Biographie d'Anne Rice :
Anne Rice voit le jour le 4 Octobre 1941, sous le nom d'Howard Allen O'Brien, à la Nouvelle Orléans en Louisiane. Anne fût ainsi nommée lors de son premier jour d'école, elle même consciente que son nom pouvait provoquer des railleries de la part de ses camarades ("Howard coward", Howard le poltron. Son père avait déjà souffert de cette malheureuse rime dans sa jeunesse), quand une nonne lui demanda quel était son nom, elle s'empressa de répondre "Anne" avant même que sa mère ai le temps de réagir. Celle ci lui assura que si son souhait était de porter ce nom, elle en avait tout à fait le droit. Katherine avait le désir d'élever quatre génies, et en conséquence, elle ne posa pas de limite à la créativité de ses filles, allant jusqu'à leur permettre de dessiner sur les murs de la maison si telle en était leur envie. Dans cet environnement de stimulation physique et artistique (dont on retrouve la trace dans son livre "Le Violon"), l'imagination d'Anne se développe et se peuple peu à peu d'un monde de fantaisie, répondant aux sombres mystères de l'enfance et au surnaturel.
Katherine, cependant, souffre d'alcoolisme, et disparaît en juillet 1956. Anne, alors âgée de quatorze ans en est bouleversée. Son père se remarie en 1958 et est bientôt transféré sur Richardson, au Texas. Toute la famille suit le déménagement, mais Anne, du haut de ses seize ans, s'y oppose tout de même autant qu'elle le peut. Toutefois, c'est à l'High School de Richardson qu'Anne fait la rencontre de Stan Rice. Bientôt, il en vient à quitter sa place, sur les premiers rangs de la classe, pour prendre la place libre juste à côté d'Anne, prétendant en avoir assez d'être aussi là-bas tout seul. Stan était éditeur pour le journal de l'école et Anne écrivait des articles pour ce même journal. Même si Anne était attirée par Stan, il n'était pas à proprement parler "son type". Ils ne faisaient pas parti du même groupe d'amis, mais cet été là, après qu'Anne fut admise à la classe supérieure, Stan lui fit sa demande, et tout les deux commencèrent à sortir ensemble.

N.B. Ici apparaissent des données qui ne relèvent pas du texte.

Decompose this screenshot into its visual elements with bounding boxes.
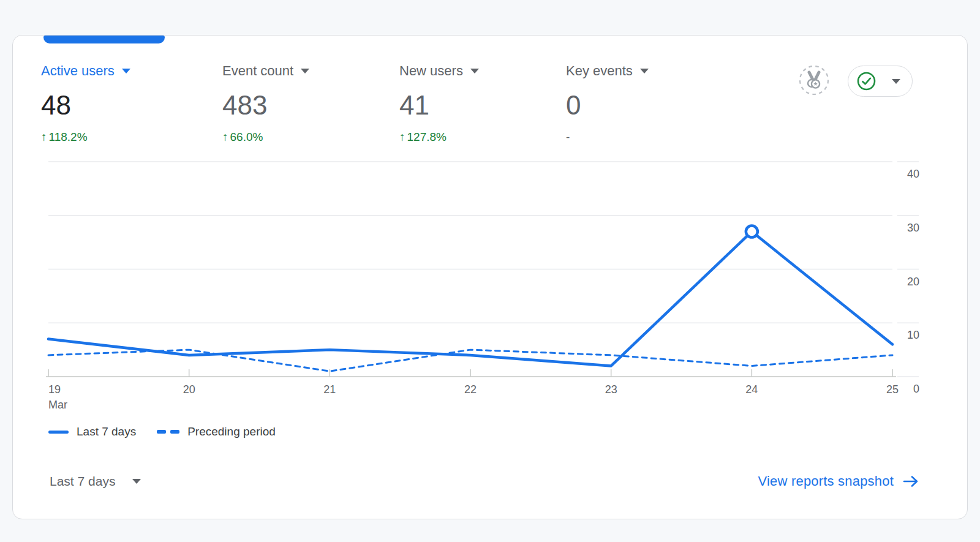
metric-selector-active-users[interactable]: Active users	[41, 62, 130, 80]
date-range-label: Last 7 days	[50, 474, 115, 489]
x-axis-label: 19	[48, 383, 61, 396]
metric-label: New users	[399, 63, 463, 79]
y-axis-label: 40	[907, 168, 919, 180]
delta-value: 118.2%	[49, 130, 88, 145]
x-axis-label: 22	[464, 383, 477, 396]
metric-label: Active users	[41, 63, 115, 79]
y-axis-label: 30	[907, 222, 919, 234]
x-axis-label: 24	[745, 383, 758, 396]
y-axis-label: 10	[907, 329, 919, 341]
metric-delta: ↑ 127.8%	[399, 130, 479, 145]
metric-selector-key-events[interactable]: Key events	[566, 62, 649, 80]
solid-line-swatch-icon	[48, 431, 69, 434]
chevron-down-icon	[640, 69, 649, 73]
arrow-up-icon: ↑	[41, 130, 47, 145]
metric-delta: -	[566, 130, 649, 145]
view-reports-snapshot-link[interactable]: View reports snapshot	[758, 473, 919, 489]
check-circle-icon	[857, 72, 876, 91]
metric-value: 48	[41, 89, 130, 121]
legend-label: Last 7 days	[77, 425, 136, 438]
metric-selector-event-count[interactable]: Event count	[222, 62, 309, 80]
metric-value: 41	[399, 89, 479, 121]
metric-label: Key events	[566, 63, 633, 79]
chevron-down-icon	[892, 79, 900, 84]
data-quality-button[interactable]	[848, 66, 913, 97]
delta-value: 127.8%	[407, 130, 447, 145]
chevron-down-icon	[122, 69, 130, 73]
arrow-up-icon: ↑	[222, 130, 228, 145]
metric-selector-new-users[interactable]: New users	[399, 62, 479, 80]
x-axis-label: 20	[183, 383, 195, 396]
peak-marker	[746, 226, 758, 238]
card-footer: Last 7 days View reports snapshot	[50, 466, 919, 497]
metric-label: Event count	[222, 63, 293, 79]
metric-new-users: New users 41 ↑ 127.8%	[399, 62, 479, 145]
overview-card: Active users 48 ↑ 118.2% Event count 483…	[12, 35, 968, 519]
chevron-down-icon	[301, 69, 309, 73]
x-axis-label: 25	[886, 383, 899, 396]
arrow-up-icon: ↑	[399, 130, 405, 145]
metric-delta: ↑ 118.2%	[41, 130, 130, 145]
metric-active-users: Active users 48 ↑ 118.2%	[41, 62, 130, 145]
link-label: View reports snapshot	[758, 473, 894, 489]
active-tab-indicator	[43, 36, 165, 43]
legend-item-preceding: Preceding period	[157, 425, 276, 438]
legend-label: Preceding period	[187, 425, 276, 438]
legend-item-current: Last 7 days	[48, 425, 136, 438]
benchmarking-medal-graphic	[799, 65, 829, 96]
chevron-down-icon	[470, 69, 479, 73]
metric-event-count: Event count 483 ↑ 66.0%	[222, 62, 309, 145]
metric-key-events: Key events 0 -	[566, 62, 649, 145]
delta-value: -	[566, 130, 570, 145]
chart-legend: Last 7 days Preceding period	[48, 425, 276, 438]
metric-value: 483	[222, 89, 309, 121]
date-range-selector[interactable]: Last 7 days	[50, 474, 141, 489]
arrow-right-icon	[902, 474, 919, 489]
y-axis-label: 0	[913, 383, 919, 395]
metric-delta: ↑ 66.0%	[222, 130, 309, 145]
x-axis-label: 21	[323, 383, 336, 396]
trend-chart: 01020304019202122232425Mar	[13, 158, 968, 410]
y-axis-label: 20	[907, 276, 919, 288]
chevron-down-icon	[132, 479, 141, 484]
benchmarking-medal-icon[interactable]	[799, 65, 829, 96]
metric-value: 0	[566, 89, 649, 121]
dashed-line-swatch-icon	[157, 430, 179, 434]
series-line-solid	[48, 231, 892, 366]
delta-value: 66.0%	[230, 130, 263, 145]
x-axis-month-label: Mar	[48, 399, 67, 410]
x-axis-label: 23	[605, 383, 617, 396]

Anne entre au Texas Women's College de Denton vers la fin 1959 (Stan est alors quand à lui senior à l'High School). En 1960 Stan arrive au collège de Denton, mais Anne décide la même année de partir pour San Francisco. Tout les deux doivent établir une correspondance écrite. Finalement, en 1961, Stan fait sa demande en mariage (par télégramme) et Anne revient au Texas pour le cérémonie civile. Ils se marient le 14 octobre 1961. Les Rice retournent à San Francisco et s'établisent à Haight-Ashbury. Ils prennent des cours à l'Université d'Etat de San Fransisco et tout deux reçoivent leurs degrès de bacheliers en 1964 (Anne reçoit un B.A. en science politique et Stan en "Creative Writing"). Stan, déjà remarqué pour sa poésie, commence le programme de doctorat à l'UC de Berkeley, mais il abandonne bien vite et revient à l'Université de San Francisco. In 1965, Anne publie dans le magazine "Tranfer" une courte histoire appelée "October 4, 1948".

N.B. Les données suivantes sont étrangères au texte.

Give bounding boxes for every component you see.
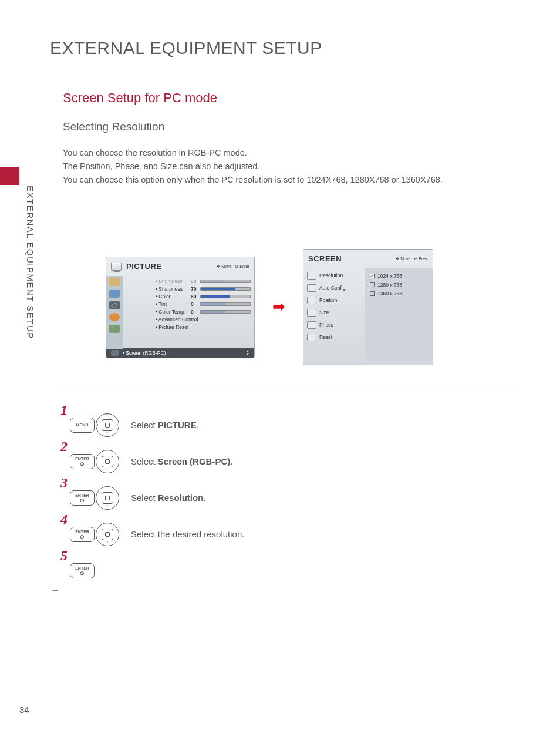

En 1966, les Rice déménagent pour Taraval Street, ou Anne découvre qu'elle est enceinte, et le 21 Septembre 1966, Anne donne naissance à une magnifique petite fille qu'ils nomment Michele. Tout va alors pour le mieux pour les Rice : Stan enseigne à l'Université de San Francisco et reçoit récompenses et reconnaissance pour sa poésie, Anne continue de se faire publier dans "Transfer". En 1969, ils déménagent pour Berkeley, où Anne produit le brouillon d'une courte histoire intitulée "Interview With the Vampire". Elle écrit aussi une nouvelle intitulée "Katherine and Jean", qui suscite un certain interêt chez les éditeurs. Après l'avoir un temps abandonné, elle achève sa maîtrise en "Creative Writing" à l'Université de San Francisco. Elle continue à écrire, se focalisant peu à peu sur son passé à la Nouvelle Orléans. Mais la vie ne devait pas rester si heureuse.

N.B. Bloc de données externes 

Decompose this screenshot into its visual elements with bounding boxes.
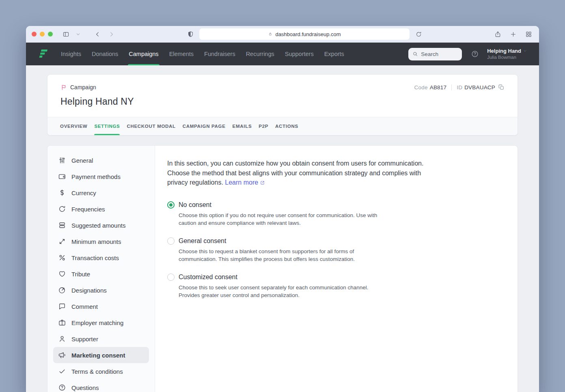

En 1970, une leucémie est diagnostiquée chez la petite Michele. Anne est déchirée, ne sachant si elle doit abandonner ses études pour s'occuper de sa fille ou les achever. Elle se débrouille pour prendre soin de Michele tout en finissant sa maîtrise. En 1972, Anne reçoit sa maîtrise en "Creative Writing" (thèse : "Katherine and Jean". Oraux : Woolf, Shakespeare et Hemingway). Stan reçoit une récompense de 5000 $ de la part de la Fondation Nationale pour les Arts et les Rice en profitent pour emmener Michele à Disneyland. Le 5 aout 1972, alors âgée de 5 ans, Michele succombe à la maladie.
Ce décès, faisant suite à celui de sa mère, contribue à "modeler" l'esprit et style d'Anne. Il est dit qu'elle stigmatisera sa fille Michèle dans le personnage de Claudia. Elle ressent l'envie de se soumettre au desespoir autant que l'urgence d'y resister.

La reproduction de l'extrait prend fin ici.